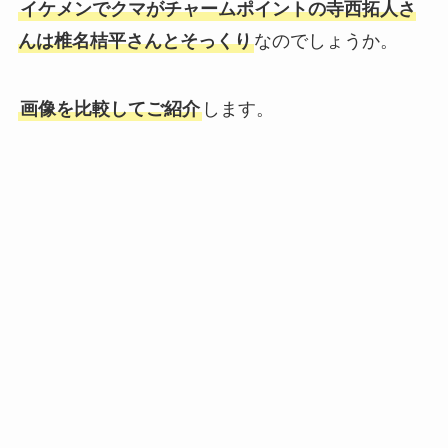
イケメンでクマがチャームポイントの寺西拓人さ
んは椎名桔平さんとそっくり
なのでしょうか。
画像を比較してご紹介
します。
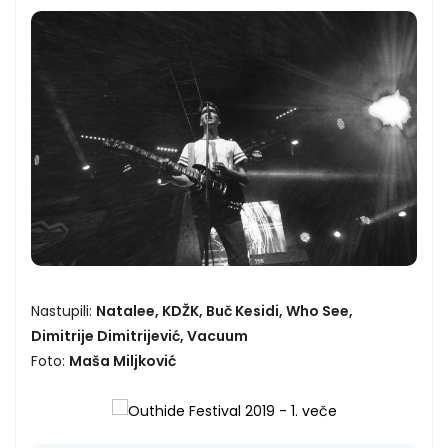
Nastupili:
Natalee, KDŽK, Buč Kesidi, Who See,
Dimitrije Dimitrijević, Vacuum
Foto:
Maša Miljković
---
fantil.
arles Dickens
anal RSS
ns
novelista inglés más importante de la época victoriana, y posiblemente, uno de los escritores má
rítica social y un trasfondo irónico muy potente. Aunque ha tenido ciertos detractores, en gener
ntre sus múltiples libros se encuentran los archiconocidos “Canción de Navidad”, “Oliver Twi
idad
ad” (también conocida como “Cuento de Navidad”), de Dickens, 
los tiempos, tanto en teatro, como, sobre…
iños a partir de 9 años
...
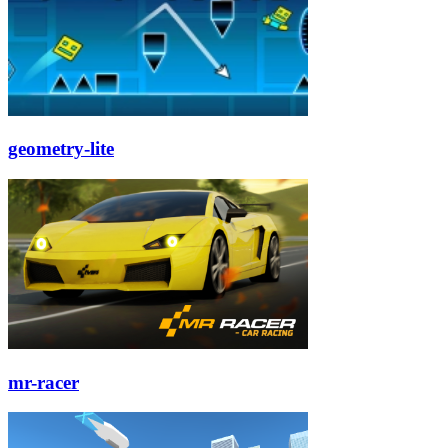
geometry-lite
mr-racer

_About this exercise_
For this exercise, reproduce exactly the lines of the records above from the one with "イケメンでクマがチャームポイントの寺西拓人さ" up to and including the one with "Maša Miljković", without pictures.

_Task answer_
イケメンでクマがチャームポイントの寺西拓人さ
んは椎名桔平さんとそっくり
なのでしょうか。
画像を比較してご紹介
します。
Nastupili:
Natalee, KDŽK, Buč Kesidi, Who See,
Dimitrije Dimitrijević, Vacuum
Foto:
Maša Miljković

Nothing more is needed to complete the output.